As it is with such old rules, sayings, idioms or other things: Some make sense, others you can basically leave out altogether.

Dividing the portfolio into different parts shifts the risk profile from a standard world market portfolio (a simple FTSE All-World ETF is already sufficient here) to less volatile assets with less return. On the one hand, this reduces volatility of the portfolio because you are no longer fully exposed to the stock market, but on the other hand, the average return also suffers from such a split. If you then also invest part of the assets in gold, you expose the portfolio to the fluctuations of a resource with a significant risk, which is tied to how expensive mining projects are at the moment. Even if this part is replaced by bonds, the return increases only marginally. Real estate is also a business in itself with a variety of different risks, which might reduce some kind of volatility, but still dampers the possible return.

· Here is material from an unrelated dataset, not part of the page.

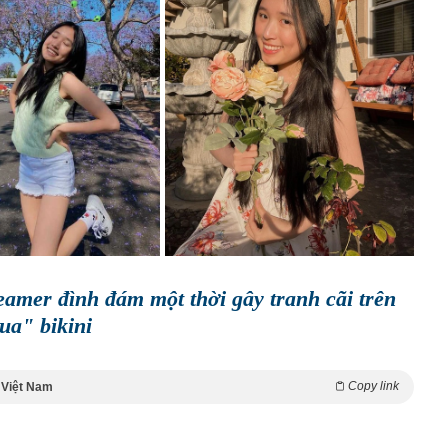
eamer đình đám một thời gây tranh cãi trên
ua" bikini
Copy link
 Việt Nam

In addition, with the Talmund Rule there is also no reference to cryptocurrencies, that simply did not exist at the time and there is also no comparable reference possibility to it.
Anyway, investing a third of your capital in crypto may not be a good idea for the average investor either, unless you're a degen.

In my opinion, you just have to look at the advantages and disadvantages of all asset classes, from commodity investments to bonds and stocks to cryptocurrencies, compare them and determine for yourself what volatility you can tolerate in your portfolio. Those who already sell in panic at a price drop of 10% should be satisfied with government bonds. If you can bear a 50 % loss, you can also aim for a pure stock portfolio, especially if the time horizon for investing is long enough.

And for all the swashbucklers who can sleep through even 100% crashes like Luna, 100% crypto can go as well.

The biggest loss is the loss where one would sell the whole portfolio because the market crashed stronger than the estimated expectation of the investor. That’s the main reason I’m seeing to split the portfolio in different portions. A way to earn money with higher risk assets, like stocks, while keeping some part of the capital out of the fight, like bonds.

It's like everything, instead of blindly applying old rules without sense and reason in modern times, you should directly follow the classic rule: Do your own research!